The column_name would be column_name in case of PL/SQL method, column_value in case of dbms_debug_vc2coll method or the column name of the temporary table in case of temporary table method.
Robert Vollman | 12 Oct 2005 10:32 am
Great post! That is an interesting SQL puzzler!

Jeffrey Kemp | 12 Oct 2005 10:10 pm

If you remove the “id in (select id from u)” (or the equivalent “exists (…)”, won’t the query return values not in the query set?

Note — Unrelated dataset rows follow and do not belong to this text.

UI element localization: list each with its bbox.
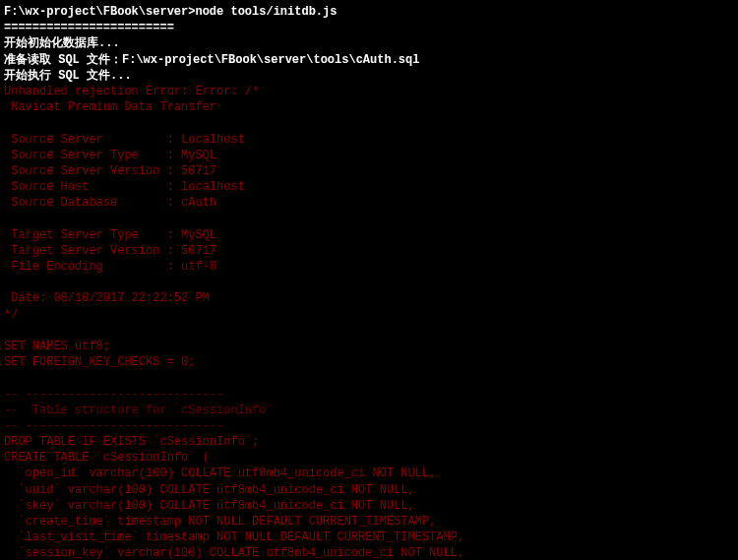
dashes-1: -- ----------------------------: [4, 387, 734, 403]
meta-date: Date: 08/10/2017 22:22:52 PM: [4, 290, 734, 306]
meta-source-server-type: Source Server Type : MySQL: [4, 148, 734, 163]
col-last-visit-time: `last_visit_time` timestamp NOT NULL DEF…: [4, 529, 734, 545]
init-line-1: 开始初始化数据库...: [4, 35, 734, 51]
dashes-2: -- ----------------------------: [4, 418, 734, 434]
fk-off: SET FOREIGN_KEY_CHECKS = 0;: [4, 354, 734, 370]
table-structure-comment: -- Table structure for `cSessionInfo`: [4, 403, 734, 418]
set-names: SET NAMES utf8;: [4, 339, 734, 354]
meta-source-database: Source Database : cAuth: [4, 195, 734, 211]
prompt-line: F:\wx-project\FBook\server>node tools/in…: [4, 4, 734, 20]
init-line-2: 准备读取 SQL 文件：F:\wx-project\FBook\server\t…: [4, 52, 734, 68]
blank-line: [4, 211, 734, 226]
init-line-3: 开始执行 SQL 文件...: [4, 68, 734, 84]
blank-line: [4, 275, 734, 290]
meta-source-server: Source Server : Localhost: [4, 132, 734, 148]
col-create-time: `create_time` timestamp NOT NULL DEFAULT…: [4, 514, 734, 529]
blank-line: [4, 370, 734, 386]
init-line-2a: 准备读取 SQL 文件：: [4, 53, 122, 67]
meta-source-host: Source Host : localhost: [4, 179, 734, 195]
meta-file-encoding: File Encoding : utf-8: [4, 259, 734, 275]
drop-table: DROP TABLE IF EXISTS `cSessionInfo`;: [4, 434, 734, 450]
horizontal-rule: ========================: [4, 20, 734, 35]
meta-target-server-version: Target Server Version : 50717: [4, 243, 734, 259]
error-header: Unhandled rejection Error: Error: /*: [4, 84, 734, 99]
col-open-id: `open_id` varchar(100) COLLATE utf8mb4_u…: [4, 466, 734, 481]
create-table: CREATE TABLE `cSessionInfo` (: [4, 450, 734, 466]
blank-line: [4, 323, 734, 339]
meta-target-server-type: Target Server Type : MySQL: [4, 227, 734, 243]
terminal-output: F:\wx-project\FBook\server>node tools/in…: [4, 4, 734, 560]
col-skey: `skey` varchar(100) COLLATE utf8mb4_unic…: [4, 498, 734, 514]
error-line-2: Navicat Premium Data Transfer: [4, 99, 734, 115]
meta-source-server-version: Source Server Version : 50717: [4, 163, 734, 179]
close-comment: */: [4, 307, 734, 323]
col-session-key: `session_key` varchar(100) COLLATE utf8m…: [4, 545, 734, 560]
init-line-2b: F:\wx-project\FBook\server\tools\cAuth.s…: [122, 53, 419, 67]
blank-line: [4, 115, 734, 131]
col-uuid: `uuid` varchar(100) COLLATE utf8mb4_unic…: [4, 482, 734, 498]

I.E.:

SQL> select * from t;
        ID
----------
         1
         2
         3

SQL> select * from u;
        ID
----------
         1
         2
         3

SQL> insert into t values (4);
1 row created.

SQL> select * from t 
    where not exists (select id from u minus select id from t);
        ID
----------
         1
         2
         4
         3

SQL> select * from t where id in (select id from u) 
    and not exists (select id from u minus select id from t);
        ID
----------
         1
         2
         3

– in the first query, 4 is incorrectly returned, yes?

Jeffrey Kemp | 12 Oct 2005 10:16 pm
After re-reading the original post it appears it was not a requirement to limit the rows returned unless all the query rows existed in it; so my last comment is probably superfluous if it doesn’t matter if all the rows get returned.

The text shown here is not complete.